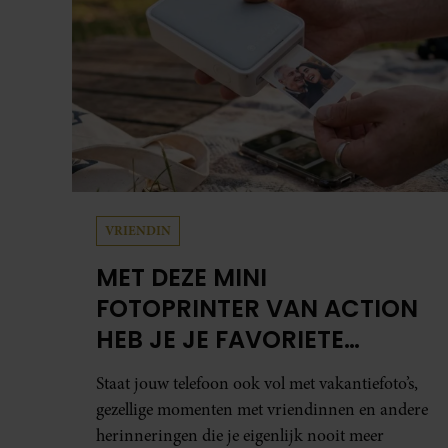
herinneringen die je eigenlijk nooit meer
terugkijkt? Met deze mini fotoprinter van
Action geef je ze eindelijk een plekje buiten je
camerarol. En het leuke: binnen één minuut
heb je jouw foto al in handen.
WEEKEND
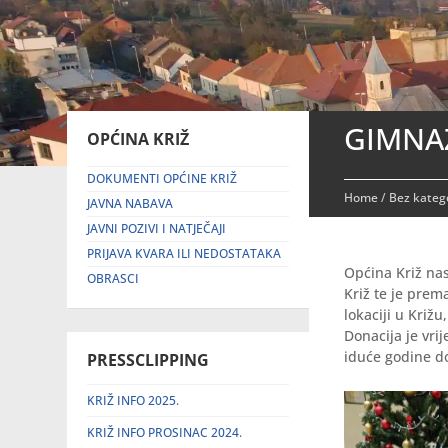
GIMNAZ
OPĆINA KRIŽ
DOKUMENTI OPĆINE KRIŽ
Home
/
Bez katego
JAVNA NABAVA
JAVNI POZIVI I NATJEČAJI
PRIJAVA KVARA ILI NEDOSTATAKA
Općina Križ na
OBRASCI
Križ te je prema
lokaciji u Križu
Donacija je vrij
iduće godine do
PRESSCLIPPING
KRIŽ INFO 2025.
KRIŽ INFO PROSINAC 2024.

• _How to complete this task_
Each line of the listing above that contains the word "INFO" is to be copied.

• _Solution for this problem_
KRIŽ INFO 2025.
KRIŽ INFO PROSINAC 2024.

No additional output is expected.